Would You Quit Your Job for $10,000 to Start a Business?

About a quarter of Amazon deliveries are delivered within 24 hours. Preexisting delivery systems such as UPS and FedEx expedite the process.

Yet the e-commerce giant struggles delivering to its consumers in rural and remote areas in the same timely fashion.

Amazon’s short-term solution? Encourage some of it employees to take resignation buyouts and become entrepreneurial independent couriers for the company.

Amazon employees who quits and join the Delivery Service Partner program will receive three months’ severance pay and $10,000 in startup costs to become independent Amazon couriers.

Those who accept the plan will be able to lease blue vans emblazoned with the Amazon logo for work. The initiative launched a year ago but is being promoted heavily now.

Full-time and part-time Amazon workers are eligible to apply. Although Amazon bought Whole Foods for $13 billion in 2017, Whole Foods workers are not eligible for the program.
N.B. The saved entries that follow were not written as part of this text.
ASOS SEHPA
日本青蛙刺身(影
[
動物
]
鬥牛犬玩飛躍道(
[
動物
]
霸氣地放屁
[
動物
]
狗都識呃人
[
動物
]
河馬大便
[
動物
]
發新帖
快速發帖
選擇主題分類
This initiative is part of Amazon’s plan to speed up its two-day shipping guarantee for Prime members to one-day. Naturally, Amazon would rather control and monetize its deliveries than depend on USPS, FedEx and other delivery services.

Amazon’s Delivery Service Partner initiative is off to a modest start so far. According to John Felton, Amazon’s vice president of global delivery services, about 200 employees have accepted the offer to create their own delivery businesses.

Proceed with caution?

Critics of the initiative say that Amazon is claiming more than it can deliver with the initiative. Amazon’s says that workers who buy 40 vans and hire independent contractors can make up to $300,000 annually.

However, there is no guarantee any Amazon delivery entrepreneur will make that much, especially after paying for business expenses. People might be able to make more money driving as an independent contractor for Amazon through gig-economy work websites such as Sidehusl, for example.

Also, Amazon may prefer launching its own independent contractor delivery service so it won’t be liable for accidents, taxes, insurance. Amazon is only liable for such business expenses and legal risks with employees.

Critics also say that Amazon is merely augmenting its own independent contractor delivery force while it preps its drone delivery program.

One of Amazon’s most daring consumer delivery innovation, meanwhile, is its Prime Air service. The company aspires to have AI-enabled drones delivering Amazon packages within half a decade.